2.             Cerita rakyat kabupaten Sanggau Lela Bujang Malaka memiliki beberapa fungsi di antaranya sebagai berikut.
a.    Sebagai pengantar tidur
b.    Sebagai hiburan
c.    Sebagai sarana menanamkan nilai-nilai kehidupan
d.   Sebagai penghilang rasa jenuh
e.    Sebagai sarana untuk mengetahui peristiwa yang terjadi di masa lampau
f.      Mengembangkan daya imajinasi
g.    Menambah wawasan

B.            Saran
Sebagai negara yang majemuk, Indonesia tentu saja memiliki beragam cerita rakyat yang berasal dari beragam daerah. Sebagai generasi muda, tugas kitalah yang melestarikan beragam cerita rakyat tersebut agar generasi selanjutnya bisa meneruskan langkah awal pelestarian sastra daerah yang telah dilakukan. Akan lebih baik apabila setiap orang mau berinisiatif mengumpulkan beragam cerita rakyat yang berasal dari daerahnya.

DAFTAR PUSTAKA

M.S, Wuradji, dkk. 2001. Metodologi Penelitian Sastra. Yogyakarta: PT Hanindita Graha Widya.

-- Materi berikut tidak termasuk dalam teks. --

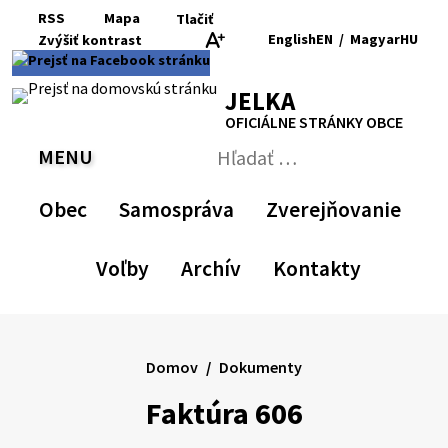
Preskočiť
RSS
Mapa
Tlačiť
na
English
EN
/
Magyar
HU
Zvýšiť
kontrast
RSS
Mapa
Tlačiť
obsah
Zvýšiť
Zmenšiť
Nastaviť
Zväčšiť
Switch
Zmeniť
kontrast
veľkosť
pôvodnú
veľkosť
language
jazyk
JELKA
písma
veľkosť
písma
to
na
písma
English
Magyar
OFICIÁLNE STRÁNKY OBCE
MENU
PREPNÚŤ
Hľadať:
Odoslať
vyhľadávací
Obec
Samospráva
Zverejňovanie
formulár
Voľby
Archív
Kontakty
Domov
Dokumenty
Faktúra 606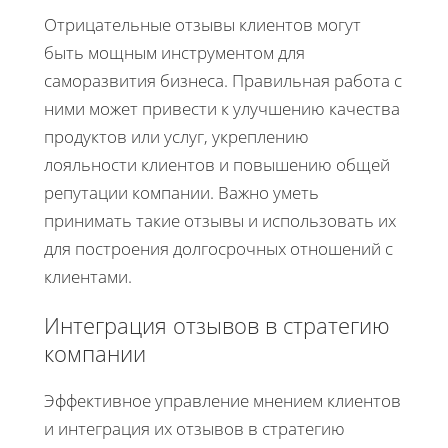
Отрицательные отзывы клиентов могут
быть мощным инструментом для
саморазвития бизнеса. Правильная работа с
ними может привести к улучшению качества
продуктов или услуг, укреплению
лояльности клиентов и повышению общей
репутации компании. Важно уметь
принимать такие отзывы и использовать их
для построения долгосрочных отношений с
клиентами.
Интеграция отзывов в стратегию
компании
Эффективное управление мнением клиентов
и интеграция их отзывов в стратегию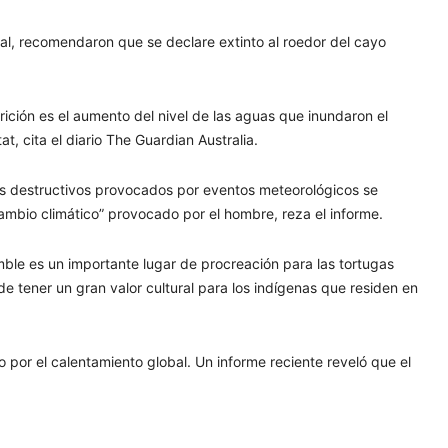
al, recomendaron que se declare extinto al roedor del cayo
rición es el aumento del nivel de las aguas que inundaron el
, cita el diario The Guardian Australia.
ctos destructivos provocados por eventos meteorológicos se
ambio climático” provocado por el hombre, reza el informe.
ble es un importante lugar de procreación para las tortugas
e tener un gran valor cultural para los indígenas que residen en
o por el calentamiento global. Un informe reciente reveló que el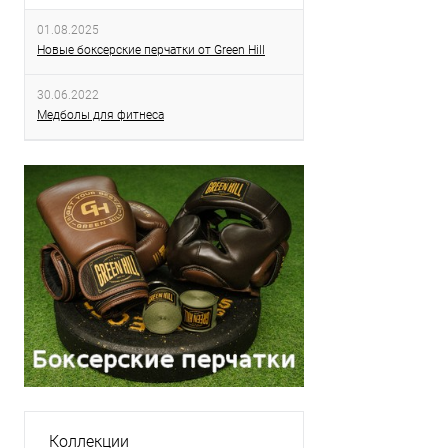
01.08.2025
Новые боксерские перчатки от Green Hill
30.06.2022
Медболы для фитнеса
Коллекции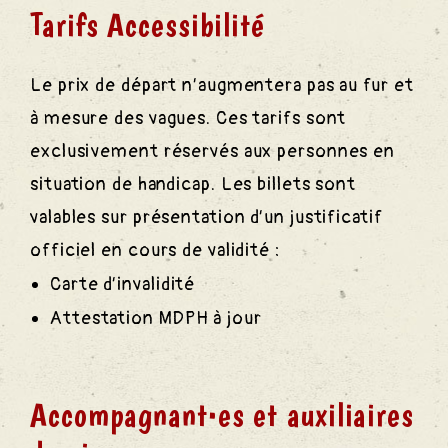
Tarifs Accessibilité
ival
Le prix de départ n’augmentera pas au fur et
estival
à mesure des vagues. Ces tarifs sont
exclusivement réservés aux personnes en
situation de handicap. Les billets sont
valables sur présentation d’un justificatif
officiel en cours de validité :
Carte d’invalidité
Attestation MDPH à jour
Accompagnant·es et auxiliaires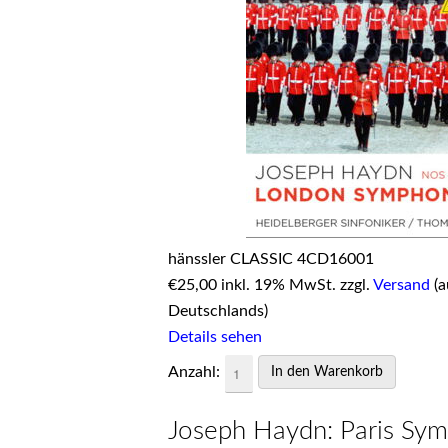
hänssler CLASSIC 4CD16001
€
25,00 inkl. 19% MwSt. zzgl.
Versand
(a
Deutschlands)
Details sehen
Anzahl:
Joseph Haydn: Paris Sy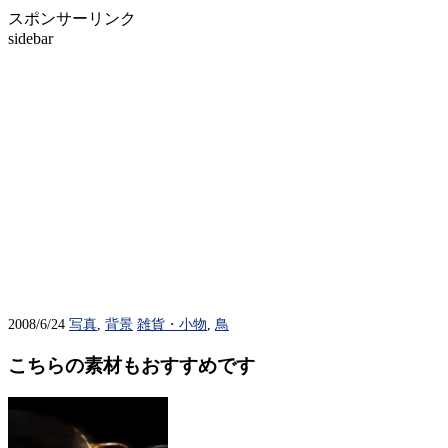
スポンサーリンク
sidebar
2008/6/24
写真
,
背景
雑貨・小物
,
鳥
こちらの素材もおすすめです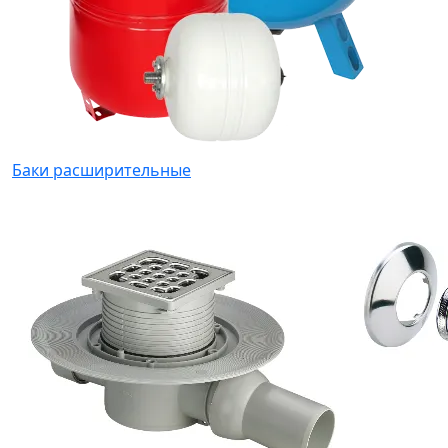
Баки расширительные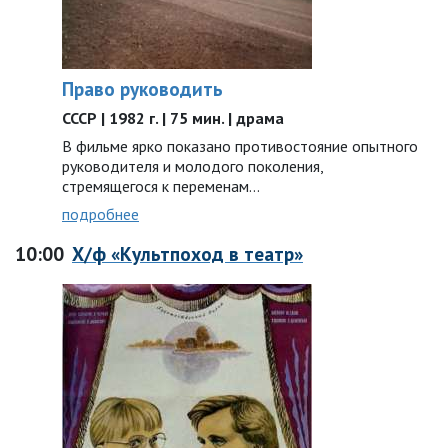
Право руководить
СССР | 1982 г. | 75 мин. | драма
В фильме ярко показано противостояние опытного
руководителя и молодого поколения,
стремящегося к переменам…
подробнее
10:00
Х/ф «Культпоход в театр»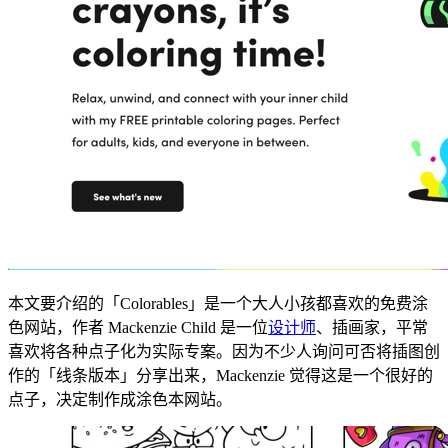
本文要介绍的「Colorables」是一个大人小孩都喜欢的免费涂
色网站，作者 Mackenzie Child 是一位
设计师
、插画家，平常
喜欢将各种点子化为实际专案。因为不少人询问可否将插图创
作的「线条版本」分享出来，Mackenzie 觉得这是一个很好的
点子，决定制作成涂色本网站。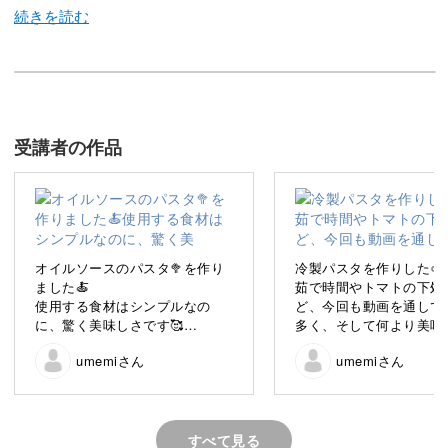
僕は、本場イタリアのレストランで約3年ほど修業した
後、帰国しイタリア料理家として料理教室・出張料理・企
業へのレシピ提案など幅広く活動しています。
受講者の作品
さて、今回の講座では「手打ちパスタ」の作り方や、手打
オイルソースのパスタ🥦を作り
冷製パスタを作りした🍅
ちパスタとも相性のよい「パスタソース」の作り方をご紹
ました🍝
茹で時間やトマトの下処
使用する食材はシンプルなの
ど、今回も動画を通して
介します。
に、驚く美味しさです🥰
多く、そして何より美味
たです🍝
umemiさん
umemiさん
今後も活用させていただきま
また作ります！！
す。
今回受講することができ、パス
タのバリエーションが増えて嬉
手打ちパスタって？
しかったです！
すべて見る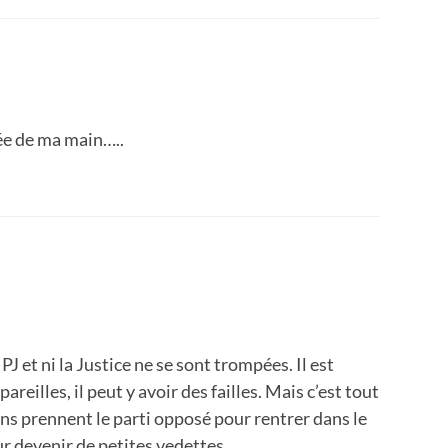
ée de ma main…..
 PJ et ni la Justice ne se sont trompées. Il est
areilles, il peut y avoir des failles. Mais c’est tout
ns prennent le parti opposé pour rentrer dans le
ur devenir de petites vedettes.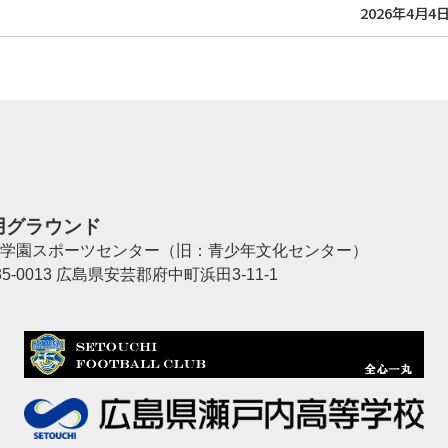
2026年4月4
用グラウンド
学園スポーツセンター（旧：青少年文化センター）
35-0013 広島県安芸郡府中町浜田3-11-1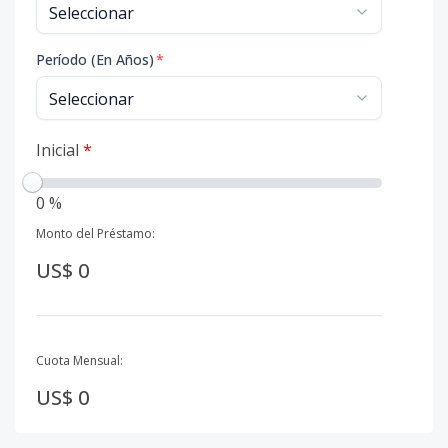
Período (En Años)
*
Inicial
*
0 %
Monto del Préstamo:
US$ 0
Cuota Mensual:
US$ 0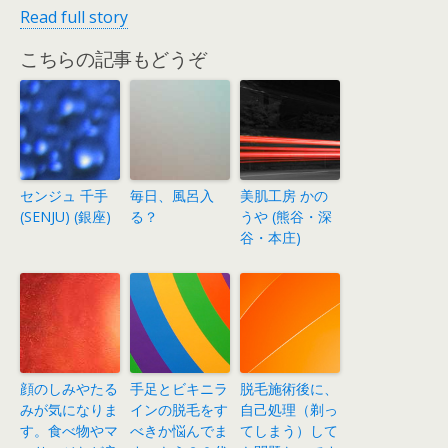
Read full story
こちらの記事もどうぞ
センジュ 千手
毎日、風呂入
美肌工房 かの
(SENJU) (銀座)
る？
うや (熊谷・深
谷・本庄)
顔のしみやたる
手足とビキニラ
脱毛施術後に、
みが気になりま
インの脱毛をす
自己処理（剃っ
す。食べ物やマ
べきか悩んでま
てしまう）して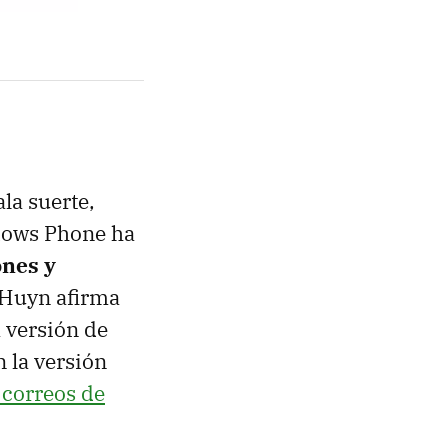
la suerte,
ndows Phone ha
ones y
 Huyn afirma
 versión de
n la versión
 correos de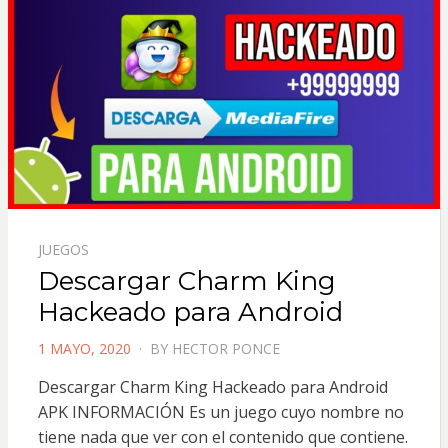
JUEGOS
Descargar Charm King
Hackeado para Android
POSTED
1 MAYO, 2020
BY
HECTOR PONCE
ON
Descargar Charm King Hackeado para Android
APK INFORMACIÓN Es un juego cuyo nombre no
tiene nada que ver con el contenido que contiene.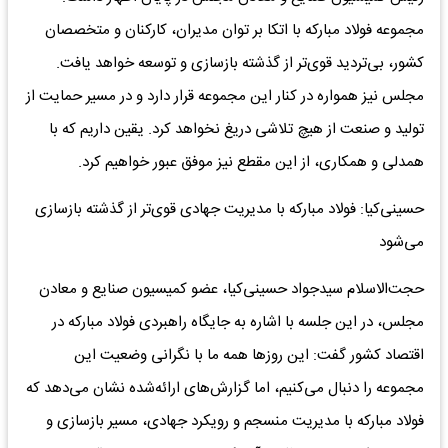
مجموعه فولاد مبارکه با اتکا بر توان مدیران، کارکنان و متخصصان
کشور، بی‌تردید قوی‌تر از گذشته بازسازی و توسعه خواهد یافت.
مجلس نیز همواره در کنار این مجموعه قرار دارد و در مسیر حمایت از
تولید و صنعت از هیچ تلاشی دریغ نخواهد کرد. یقین داریم که با
همدلی و همکاری، از این مقطع نیز موفق عبور خواهیم کرد.
حسینی‌کیا: فولاد مبارکه با مدیریت جهادی قوی‌تر از گذشته بازسازی
می‌شود
حجت‌الاسلام سیدجواد حسینی‌کیا، عضو کمیسیون صنایع و معادن
مجلس، در این جلسه با اشاره به جایگاه راهبردی فولاد مبارکه در
اقتصاد کشور گفت: این روزها همه ما با نگرانی وضعیت این
مجموعه را دنبال می‌کنیم، اما گزارش‌های ارائه‌شده نشان می‌دهد که
فولاد مبارکه با مدیریت منسجم و رویکرد جهادی، مسیر بازسازی و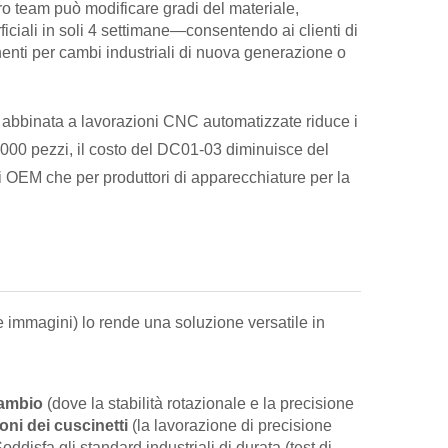
stro team può modificare gradi del materiale,
ficiali in soli 4 settimane—consentendo ai clienti di
enti per cambi industriali di nuova generazione o
ra) abbinata a lavorazioni CNC automatizzate riduce i
 4.000 pezzi, il costo del DC01-03 diminuisce del
li OEM che per produttori di apparecchiature per la
immagini) lo rende una soluzione versatile in
cambio
(dove la stabilità rotazionale e la precisione
oni dei cuscinetti
(la lavorazione di precisione
oddisfa gli standard industriali di durata (test di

Organisasi.Org Komunitas & Perpustakaan Online Indonesia. 2010. Kegunaan/Fungsi/Manfaat Dongeng Untuk Anak-Anak (Cerita Sebelum Tidur).(Online).(http://organisasi.org/kegunaan-fungsi-manfaat-dongeng-untuk-anak-anak-cerita sebelum-tidur).

 

Syam, Christanto. 2010. Pengantar ke Arah Studi Sastra Daerah. Pontianak: Fakultas Keguruan dan Ilmu Pendidikan Universitas Tanjungpura.

Z.F, Zulfahnur. Sayuti Kurnia dan Zuniar  Z. Adji. 1996. Teori Sastra. Jakarta: Departeman Pendidikan dan Kebudayaan Direktorat Jenderal Pendidikan Dasar dan Menengah Bagian Proyek Penataran Guru SLTP Setara D-III Tahun 1996/1997.